Lost in Cyberspace: Real World Trademarks vs. the Metaverse: Re-Evaluating a Portfolio for the Metaverse, NFTs, and Digital Assets
By Rosanne Yang
The evolution of technology often drives a need for trademark owners of all kinds to re-examine their portfolios and determine whether their existing registrations adequately protect their rights in these new environments. For instance, once upon a time, newspapers who moved to online distribution needed to supplement their existing registrations for “newspapers” (which is now required to be stated as “printed newspapers”) with applications for “providing online non-downloadable newspapers.” Today, the birth of the metaverse and the increasing popularity of NFTs and other kinds of digital assets provide ample reason for just such a re-examination.
The Internet is certainly not new though – it’s been possible to mock up a digital Nike shoe for a long time, for example. So, why is this a “thing” now? Is it really all that necessary – won’t registrations for “real world” products protect the digital versions? What should a brand even apply for? There are so many questions.
Why Is This a “Thing” Now? Isn’t It All Just a Fad?
Many of us have been down this path before – Second Life keeps coming up as the analogous situation to the metaverse. It is true that many of the same concerns, analyses, and experiences are applicable here too, and it is true that the sky didn’t fall for brand owners when Second Life exploded onto the scene and later petered out of the “sensation” phase. (It’s still around, by the way.)
What is different now is that there seems to be much more widespread and significant market momentum by platforms, by consumers, and by brands to be part of the metaverse, NFT distribution, and similar digital asset exchanges.
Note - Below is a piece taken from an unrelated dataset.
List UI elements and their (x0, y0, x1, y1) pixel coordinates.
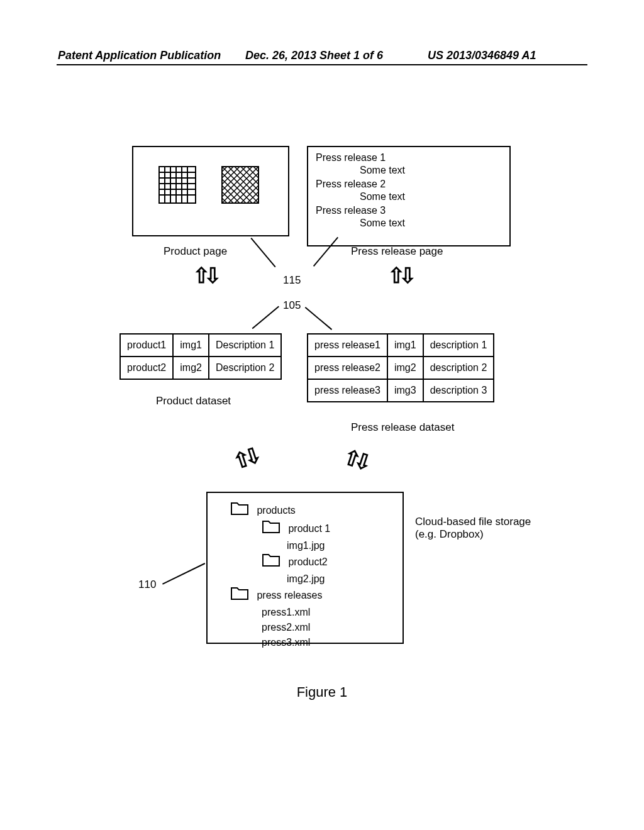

The adage is that you need to be where your customers are, and today, customers are spending more time on digital experiences. The acquisition, possession, and sale of digital assets is becoming increasingly valued by and accessible to mainstream consumers, so it is being quickly normalized. In any case, the downsides of losing the bet that it’s a fad far exceed the minimal cost to make some plans to protect yourself today.
What Are the Risks?
For many brands – not just the big, famous ones – new filings will be needed in order to protect and defend their rights and provide them with opportunities in the digital universe. Here’s why:
Limitations of Third Party Rights Clearance. Are trademark searches really turning up prior rights for real world goods/services when virtual goods/services are at issue, or vice versa? Will a third party really understand the risk even if it turns up? Not always. Having rights registered for both the real and virtual worlds increases your chances of deterring would-be interlopers.
Inconsistent/Strict Trademark Office Practice. The USPTO has not exactly been known for its speed in adapting to new realities, much less for consistency among the trademark examiners.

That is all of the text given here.